**Task instructions**. Working line by line, output the entries below exactly as they appear.

**Provided records**.

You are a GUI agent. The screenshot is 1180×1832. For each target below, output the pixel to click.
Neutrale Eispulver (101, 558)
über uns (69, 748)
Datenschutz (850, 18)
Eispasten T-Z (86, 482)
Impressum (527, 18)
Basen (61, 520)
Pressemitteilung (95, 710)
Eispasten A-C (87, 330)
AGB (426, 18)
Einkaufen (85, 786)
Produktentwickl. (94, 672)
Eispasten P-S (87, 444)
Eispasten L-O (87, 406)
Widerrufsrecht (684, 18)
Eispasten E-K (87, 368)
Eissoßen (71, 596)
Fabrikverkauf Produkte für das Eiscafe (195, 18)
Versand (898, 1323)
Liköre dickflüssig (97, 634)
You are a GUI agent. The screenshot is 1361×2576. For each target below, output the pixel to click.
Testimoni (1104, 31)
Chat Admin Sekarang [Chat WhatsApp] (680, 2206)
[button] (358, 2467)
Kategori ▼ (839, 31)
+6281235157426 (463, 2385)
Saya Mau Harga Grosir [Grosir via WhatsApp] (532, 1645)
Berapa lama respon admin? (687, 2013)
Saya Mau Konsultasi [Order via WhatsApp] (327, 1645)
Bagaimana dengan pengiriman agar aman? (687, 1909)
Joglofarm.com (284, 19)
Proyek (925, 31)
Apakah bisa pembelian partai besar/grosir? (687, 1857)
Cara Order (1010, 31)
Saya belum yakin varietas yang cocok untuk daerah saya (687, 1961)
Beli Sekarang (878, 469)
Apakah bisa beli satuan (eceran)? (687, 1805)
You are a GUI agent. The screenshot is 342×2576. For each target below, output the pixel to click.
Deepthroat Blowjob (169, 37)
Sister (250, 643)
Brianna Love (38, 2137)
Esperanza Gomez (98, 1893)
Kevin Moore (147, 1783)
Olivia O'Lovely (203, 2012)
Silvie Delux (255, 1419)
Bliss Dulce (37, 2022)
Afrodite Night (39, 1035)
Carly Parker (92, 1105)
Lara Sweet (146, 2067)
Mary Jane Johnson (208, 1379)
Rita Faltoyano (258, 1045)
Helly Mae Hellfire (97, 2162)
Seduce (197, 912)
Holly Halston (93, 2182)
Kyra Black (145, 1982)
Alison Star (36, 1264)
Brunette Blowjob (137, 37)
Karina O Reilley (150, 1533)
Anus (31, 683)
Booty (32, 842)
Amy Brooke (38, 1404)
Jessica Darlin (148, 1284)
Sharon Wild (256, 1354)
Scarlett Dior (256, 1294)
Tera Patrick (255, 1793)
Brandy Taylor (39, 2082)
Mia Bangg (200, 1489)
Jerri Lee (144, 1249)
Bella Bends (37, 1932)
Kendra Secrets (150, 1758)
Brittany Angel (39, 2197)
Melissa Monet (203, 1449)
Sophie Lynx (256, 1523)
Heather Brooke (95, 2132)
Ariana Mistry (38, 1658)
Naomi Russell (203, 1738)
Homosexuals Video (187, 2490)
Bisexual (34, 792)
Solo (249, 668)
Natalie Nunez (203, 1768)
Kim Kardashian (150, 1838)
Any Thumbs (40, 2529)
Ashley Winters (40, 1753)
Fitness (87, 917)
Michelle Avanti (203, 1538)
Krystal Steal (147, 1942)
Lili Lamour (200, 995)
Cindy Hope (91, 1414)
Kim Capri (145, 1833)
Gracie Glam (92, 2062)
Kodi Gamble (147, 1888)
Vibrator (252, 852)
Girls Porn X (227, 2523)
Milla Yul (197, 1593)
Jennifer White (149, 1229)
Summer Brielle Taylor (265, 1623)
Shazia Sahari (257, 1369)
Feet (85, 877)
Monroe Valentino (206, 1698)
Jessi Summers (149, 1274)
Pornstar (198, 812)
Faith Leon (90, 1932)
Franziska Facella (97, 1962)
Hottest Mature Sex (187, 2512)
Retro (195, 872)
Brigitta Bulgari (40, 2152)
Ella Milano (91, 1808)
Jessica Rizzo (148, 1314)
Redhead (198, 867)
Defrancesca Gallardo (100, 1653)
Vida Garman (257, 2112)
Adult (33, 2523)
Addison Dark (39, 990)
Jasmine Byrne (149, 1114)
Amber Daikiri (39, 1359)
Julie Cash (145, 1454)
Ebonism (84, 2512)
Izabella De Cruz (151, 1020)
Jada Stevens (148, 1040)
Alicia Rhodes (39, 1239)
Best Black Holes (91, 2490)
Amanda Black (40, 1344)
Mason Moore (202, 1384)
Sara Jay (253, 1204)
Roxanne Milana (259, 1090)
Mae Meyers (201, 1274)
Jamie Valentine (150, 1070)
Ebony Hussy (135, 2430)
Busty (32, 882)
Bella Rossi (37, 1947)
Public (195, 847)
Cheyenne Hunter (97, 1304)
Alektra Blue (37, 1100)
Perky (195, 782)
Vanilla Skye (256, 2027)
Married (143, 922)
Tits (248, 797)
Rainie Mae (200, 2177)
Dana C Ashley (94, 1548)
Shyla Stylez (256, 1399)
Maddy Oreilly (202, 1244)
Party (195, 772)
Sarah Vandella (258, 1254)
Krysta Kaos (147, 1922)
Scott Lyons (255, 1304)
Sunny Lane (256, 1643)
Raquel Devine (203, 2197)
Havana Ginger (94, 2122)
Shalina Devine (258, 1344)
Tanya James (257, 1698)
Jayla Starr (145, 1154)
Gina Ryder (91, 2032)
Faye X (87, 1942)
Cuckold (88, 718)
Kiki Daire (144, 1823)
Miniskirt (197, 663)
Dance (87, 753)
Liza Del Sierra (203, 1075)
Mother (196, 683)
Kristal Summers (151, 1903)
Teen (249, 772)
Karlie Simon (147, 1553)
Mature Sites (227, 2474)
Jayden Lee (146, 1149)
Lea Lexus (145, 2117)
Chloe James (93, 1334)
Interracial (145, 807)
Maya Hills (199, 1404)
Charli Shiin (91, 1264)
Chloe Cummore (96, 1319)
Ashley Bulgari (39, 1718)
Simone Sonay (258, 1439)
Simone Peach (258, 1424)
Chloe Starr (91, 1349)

**Output below**.
You are a GUI agent. The screenshot is 1180×1832. For each target below, output the pixel to click.
Neutrale Eispulver (101, 558)
über uns (69, 748)
Datenschutz (850, 18)
Eispasten T-Z (86, 482)
Impressum (527, 18)
Basen (61, 520)
Pressemitteilung (95, 710)
Eispasten A-C (87, 330)
AGB (426, 18)
Einkaufen (85, 786)
Produktentwickl. (94, 672)
Eispasten P-S (87, 444)
Eispasten L-O (87, 406)
Widerrufsrecht (684, 18)
Eispasten E-K (87, 368)
Eissoßen (71, 596)
Fabrikverkauf Produkte für das Eiscafe (195, 18)
Versand (898, 1323)
Liköre dickflüssig (97, 634)
You are a GUI agent. The screenshot is 1361×2576. For each target below, output the pixel to click.
Testimoni (1104, 31)
Chat Admin Sekarang [Chat WhatsApp] (680, 2206)
[button] (358, 2467)
Kategori ▼ (839, 31)
+6281235157426 (463, 2385)
Saya Mau Harga Grosir [Grosir via WhatsApp] (532, 1645)
Berapa lama respon admin? (687, 2013)
Saya Mau Konsultasi [Order via WhatsApp] (327, 1645)
Bagaimana dengan pengiriman agar aman? (687, 1909)
Joglofarm.com (284, 19)
Proyek (925, 31)
Apakah bisa pembelian partai besar/grosir? (687, 1857)
Cara Order (1010, 31)
Saya belum yakin varietas yang cocok untuk daerah saya (687, 1961)
Beli Sekarang (878, 469)
Apakah bisa beli satuan (eceran)? (687, 1805)
You are a GUI agent. The screenshot is 342×2576. For each target below, output the pixel to click.
Deepthroat Blowjob (169, 37)
Sister (250, 643)
Brianna Love (38, 2137)
Esperanza Gomez (98, 1893)
Kevin Moore (147, 1783)
Olivia O'Lovely (203, 2012)
Silvie Delux (255, 1419)
Bliss Dulce (37, 2022)
Afrodite Night (39, 1035)
Carly Parker (92, 1105)
Lara Sweet (146, 2067)
Mary Jane Johnson (208, 1379)
Rita Faltoyano (258, 1045)
Helly Mae Hellfire (97, 2162)
Seduce (197, 912)
Holly Halston (93, 2182)
Kyra Black (145, 1982)
Alison Star (36, 1264)
Brunette Blowjob (137, 37)
Karina O Reilley (150, 1533)
Anus (31, 683)
Booty (32, 842)
Amy Brooke (38, 1404)
Jessica Darlin (148, 1284)
Sharon Wild (256, 1354)
Scarlett Dior (256, 1294)
Tera Patrick (255, 1793)
Brandy Taylor (39, 2082)
Mia Bangg (200, 1489)
Jerri Lee (144, 1249)
Bella Bends (37, 1932)
Kendra Secrets (150, 1758)
Brittany Angel (39, 2197)
Melissa Monet (203, 1449)
Sophie Lynx (256, 1523)
Heather Brooke (95, 2132)
Ariana Mistry (38, 1658)
Naomi Russell (203, 1738)
Homosexuals Video (187, 2490)
Bisexual (34, 792)
Solo (249, 668)
Natalie Nunez (203, 1768)
Kim Kardashian (150, 1838)
Any Thumbs (40, 2529)
Ashley Winters (40, 1753)
Fitness (87, 917)
Michelle Avanti (203, 1538)
Krystal Steal (147, 1942)
Lili Lamour (200, 995)
Cindy Hope (91, 1414)
Kim Capri (145, 1833)
Gracie Glam (92, 2062)
Kodi Gamble (147, 1888)
Vibrator (252, 852)
Girls Porn X (227, 2523)
Milla Yul (197, 1593)
Jennifer White (149, 1229)
Summer Brielle Taylor (265, 1623)
Shazia Sahari (257, 1369)
Feet (85, 877)
Monroe Valentino (206, 1698)
Jessi Summers (149, 1274)
Pornstar (198, 812)
Faith Leon (90, 1932)
Franziska Facella (97, 1962)
Hottest Mature Sex (187, 2512)
Retro (195, 872)
Brigitta Bulgari (40, 2152)
Ella Milano (91, 1808)
Jessica Rizzo (148, 1314)
Redhead (198, 867)
Defrancesca Gallardo (100, 1653)
Vida Garman (257, 2112)
Adult (33, 2523)
Addison Dark (39, 990)
Jasmine Byrne (149, 1114)
Amber Daikiri (39, 1359)
Julie Cash (145, 1454)
Ebonism (84, 2512)
Izabella De Cruz (151, 1020)
Jada Stevens (148, 1040)
Alicia Rhodes (39, 1239)
Best Black Holes (91, 2490)
Amanda Black (40, 1344)
Mason Moore (202, 1384)
Sara Jay (253, 1204)
Roxanne Milana (259, 1090)
Mae Meyers (201, 1274)
Jamie Valentine (150, 1070)
Ebony Hussy (135, 2430)
Busty (32, 882)
Bella Rossi (37, 1947)
Public (195, 847)
Cheyenne Hunter (97, 1304)
Alektra Blue (37, 1100)
Perky (195, 782)
Vanilla Skye (256, 2027)
Married (143, 922)
Tits (248, 797)
Rainie Mae (200, 2177)
Dana C Ashley (94, 1548)
Shyla Stylez (256, 1399)
Maddy Oreilly (202, 1244)
Party (195, 772)
Sarah Vandella (258, 1254)
Krysta Kaos (147, 1922)
Scott Lyons (255, 1304)
Sunny Lane (256, 1643)
Raquel Devine (203, 2197)
Havana Ginger (94, 2122)
Shalina Devine (258, 1344)
Tanya James (257, 1698)
Jayla Starr (145, 1154)
Gina Ryder (91, 2032)
Faye X (87, 1942)
Cuckold (88, 718)
Kiki Daire (144, 1823)
Miniskirt (197, 663)
Dance (87, 753)
Liza Del Sierra (203, 1075)
Mother (196, 683)
Kristal Summers (151, 1903)
Teen (249, 772)
Karlie Simon (147, 1553)
Mature Sites (227, 2474)
Jayden Lee (146, 1149)
Lea Lexus (145, 2117)
Chloe James (93, 1334)
Interracial (145, 807)
Maya Hills (199, 1404)
Charli Shiin (91, 1264)
Chloe Cummore (96, 1319)
Ashley Bulgari (39, 1718)
Simone Sonay (258, 1439)
Simone Peach (258, 1424)
Chloe Starr (91, 1349)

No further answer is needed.